Я лежу на своем месте и мне скучно. Если бы пришел Недопесок, я бы позволил ему играть. А еще лучше, если бы пришел Козява Стуро. От него пахнет, как пахло тогда, там, в Первом Доме. Мы с ним вместе стали бы вспоминать Двоешкурого Вожака. Козява Стуро тоже скучает по Нему.
Я ведь был еще сосунком, когда Он взял меня от матери. Если вы понимаете, что это значит. Он был не просто Опекаемый, не только Вожак, он был…
И совершенно зря Здоровенный Имори пытается гладить меня по голове. Я этого не люблю. И Редда тоже. Даже Недопесок не гладит меня по голове. Даже Козява Стуро. И Золотко Альса. Потрепать по ушам, похлопать по плечу или по спине, повозиться на земле, повизгивая от радости…
А лапа двоешкурого на лбу — это из Прошлого. Это — Он. А Его нет. И больше не будет. Он сказал, чтобы мы оставались с ребятами. С Козявой Стуро и Золотком Альсой. Вот мы и остались…

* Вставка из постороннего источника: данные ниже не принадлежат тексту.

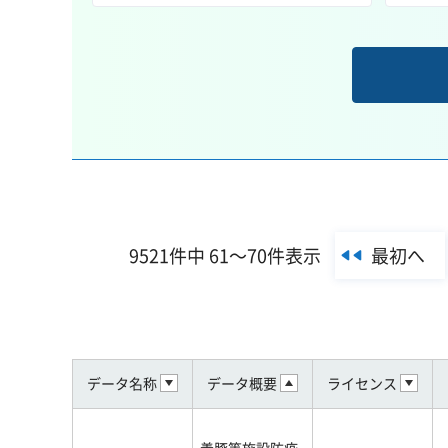
最初へ
9521件中 61～70件表示
データ名称
データ概要
ライセンス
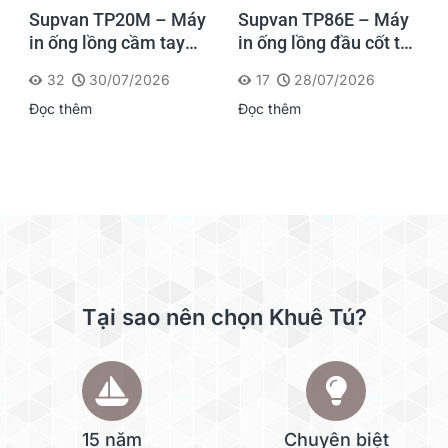
Supvan TP20M – Máy
Supvan TP86E – Máy
in ống lồng cầm tay
in ống lồng đầu cốt tốc
cho dân thi công: in
độ cao cho sản xuất tủ
32
30/07/2026
17
28/07/2026
đánh dấu ngay tại
bảng điện & nhà máy
Đọc thêm
Đọc thêm
hiện trường
sản lượng lớn
Tại sao nên chọn Khuê Tú?
15 năm
Chuyên biệt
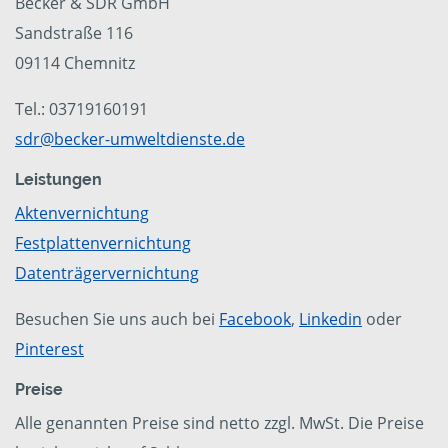
Becker & SDR GmbH
Sandstraße 116
09114 Chemnitz
Tel.: 03719160191
sdr@becker-umweltdienste.de
Leistungen
Aktenvernichtung
Festplattenvernichtung
Datenträgervernichtung
Besuchen Sie uns auch bei
Facebook
,
Linkedin
oder
Pinterest
Preise
Alle genannten Preise sind netto zzgl. MwSt. Die Preise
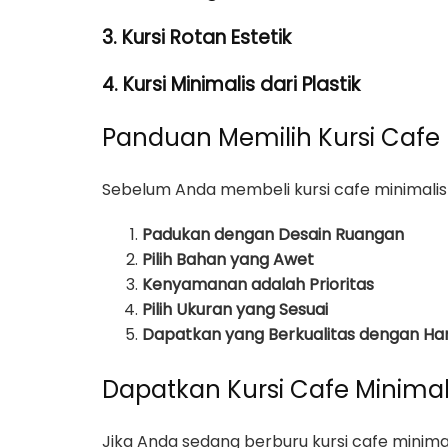
3. Kursi Rotan Estetik
4. Kursi Minimalis dari Plastik
Panduan Memilih Kursi Cafe 
Sebelum Anda membeli kursi cafe minimalis 
Padukan dengan Desain Ruangan
Pilih Bahan yang Awet
Kenyamanan adalah Prioritas
Pilih Ukuran yang Sesuai
Dapatkan yang Berkualitas dengan Ha
Dapatkan Kursi Cafe Minimali
Jika Anda sedang berburu kursi cafe minim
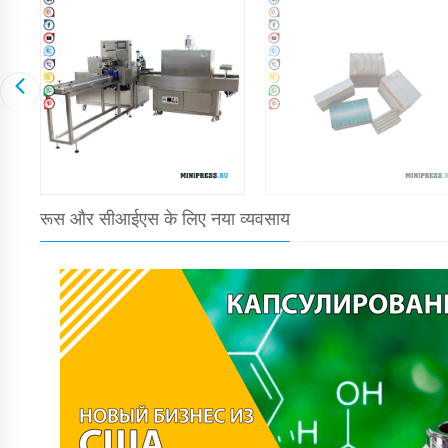
रूस और सीआईएस के लिए नया व्यवसाय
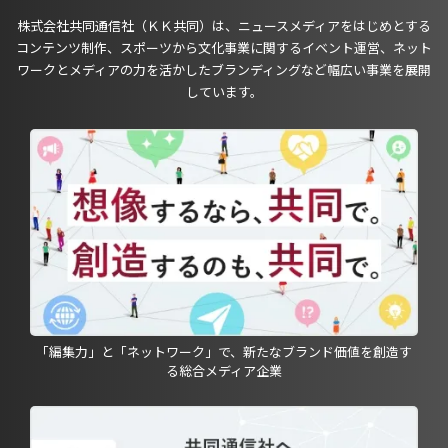
株式会社共同通信社（ＫＫ共同）は、ニュースメディアをはじめとする
コンテンツ制作、スポーツから文化事業に関するイベント運営、ネット
ワークとメディアの力を活かしたブランディングなど幅広い事業を展開
しています。
「編集力」と「ネットワーク」で、新たなブランド価値を創造す
る総合メディア企業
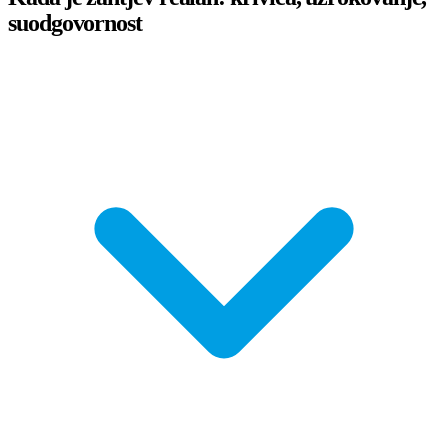
suodgovornost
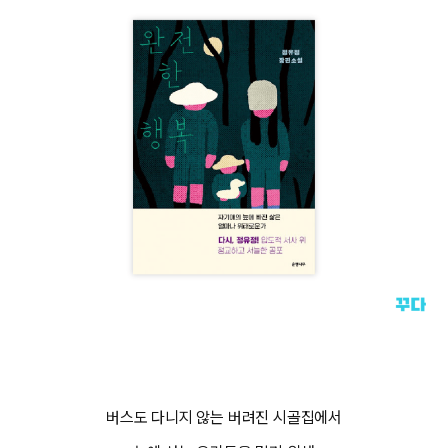
버스도 다니지 않는 버려진 시골집에서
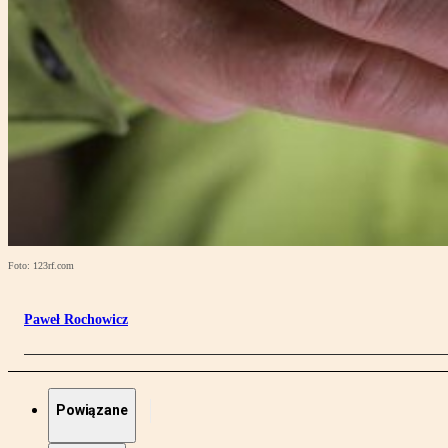
Foto: 123rf.com
Paweł Rochowicz
Powiązane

— Да ты что? Настоящий гиротский замок? Старой постройки? — аж на стременах привстал, Каоренец наш.
— Ну да. Старой постройки. Настоящий. Правда, в плохом состоянии.
Вот ведь человек — хватает времени архитектурами да прочими рисованиями интересоваться. Что у него, в сутках — шесть четвертей? Похож он сейчас, извиняюсь, на Нуррана-младшего. На Гелиодора Иверениного. Тому тоже скажи "аламерский фарфор" — сразу стойку делает. Как птичья собака.
— Если захочешь, можно будет осмотреть.
— Правда? Эрвел, приятель, да ты…
О Господи! Адван вдруг — одним плавным движением — вывернулся в стойку на руках на спине лошадиной. От избытка чувств, не иначе. Как акробат, ей-Богу.
— Вот уж не думал, не гадал, что повезет так! — уселся обратно в седло.
Глаза горят, улыбка от уха до уха. Надо будет попросить, чтобы вольтижировке тоже научил…
— Слушай, а почему — в плохом состоянии?
Герен кашлянул. Я обернулся было к нему, но надо ведь на вопрос ответить.
— Потому что заброшенный. Мы жили там какое-то время, пока строился Треверргар. Иверена еще не родилась. Я маленький был, но помню.